最初に展示されていたのは、大分県出身の日本画家だという福田平八郎氏の日本画。春夏秋冬様々な季節の景色が描かれていましたが、個人的に心惹かれたのは松の木に雪が積もっている光景を描いた『初雪(松)』という日本画。石川県で生まれ育った私は、松の木に雪が積もっている景色を小さい頃からよく見ていたので、なんだか懐かしい気持ちになりました。
私は雪景色を描いた絵を見て懐かしい気持ちになりましたが、九州で育った福田平八郎氏にとって雪は珍しくて興味深い対象だったそうで、その生涯で雪をモチーフにした作品を数多く描いているそう。展示室内にも雪が描かれている絵が多く展示されていました。
その後の展示室では、戦後に活躍した日本画家の方々による作品が展示されていたり、大分県日田市という場所で制作されているという 小鹿田焼 の展示があったり。後半はフランス絵画の展示になっていて、芸術知識をあまり持たない私でも名前を聞いたことのあるパブロ・ピカソ氏の大きな絵画も展示されていました。

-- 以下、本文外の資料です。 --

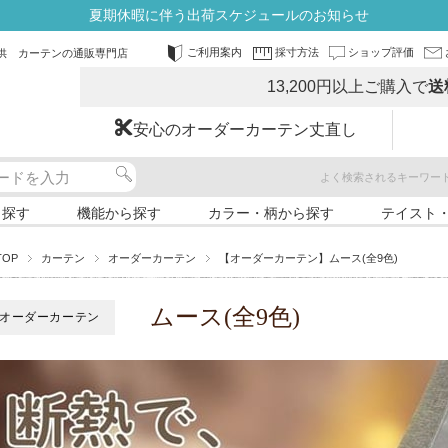
夏期休暇に伴う出荷スケジュールのお知らせ
ご利用案内
採寸方法
ショップ評価
供 カーテンの通販専門店
13,200円以上ご購入で
送
安心のオーダーカーテン丈直し
よく検索されるキーワー
ら探す
機能から探す
カラー・柄から探す
テイスト
TOP
カーテン
オーダーカーテン
【オーダーカーテン】ムース(全9色)
ムース(全9色)
オーダーカーテン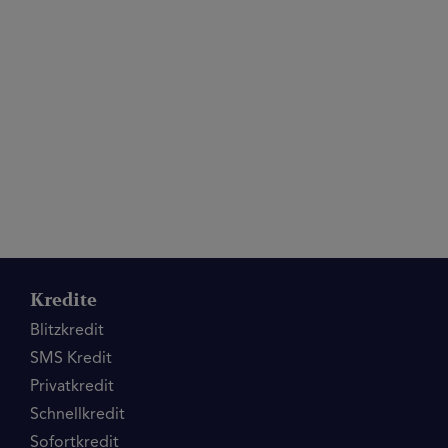
Kredite
Blitzkredit
SMS Kredit
Privatkredit
Schnellkredit
Sofortkredit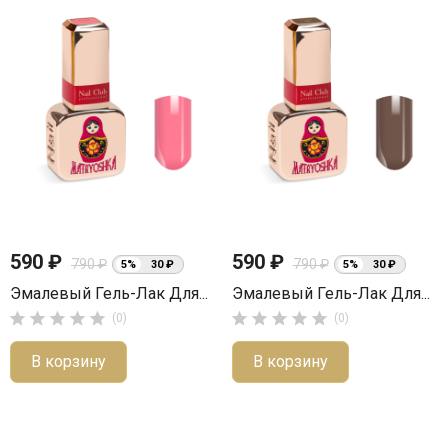
590 ₽
590 ₽
790 ₽
790 ₽
5%
30 ₽
5%
30 ₽
Эмалевый Гель-Лак Для...
Эмалевый Гель-Лак Для...










(0)
(0)
В корзину
В корзину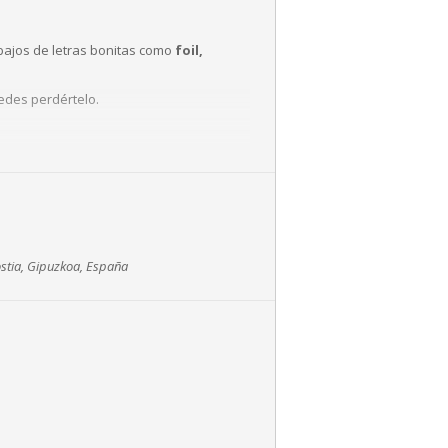
bajos de letras bonitas como
foil,
uedes perdértelo.
stia, Gipuzkoa, España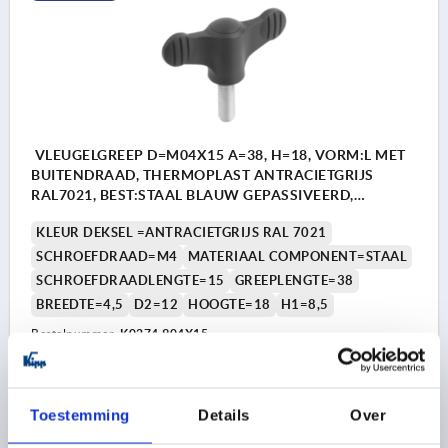
VLEUGELGREEP D=M04X15 A=38, H=18, VORM:L MET
BUITENDRAAD, THERMOPLAST ANTRACIETGRIJS
RAL7021, BEST:STAAL BLAUW GEPASSIVEERD,
DEKSEL:ANTR. GRIJS RAL7021
KLEUR DEKSEL =ANTRACIETGRIJS RAL 7021
SCHROEFDRAAD=M4
MATERIAAL COMPONENT=STAAL
SCHROEFDRAADLENGTE=15
GREEPLENGTE=38
BREEDTE=4,5
D2=12
HOOGTE=18
H1=8,5
Bestelnummer:
K0274.904X15
1,28 €
DETAILS
excl. BTW 
Toestemming
Details
Over
plus verzendkosten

フラっと立ち寄った大分県立美術館でしたが、最初は何も観ることができないのかと思ったものの、素晴らしい作品の数々を観ることができました。
大分県立美術館コレクション展は、ジブリ展のチケットを持っていると無料で入ることができる的なことを受付の方がおっしゃっていた…ような気がする(割引価格かも?)こともあってか、私の他にも人の姿はあったものの、後ろから急かされるようなこともなくゆっくり落ち着いて過ごすことができてよかったです。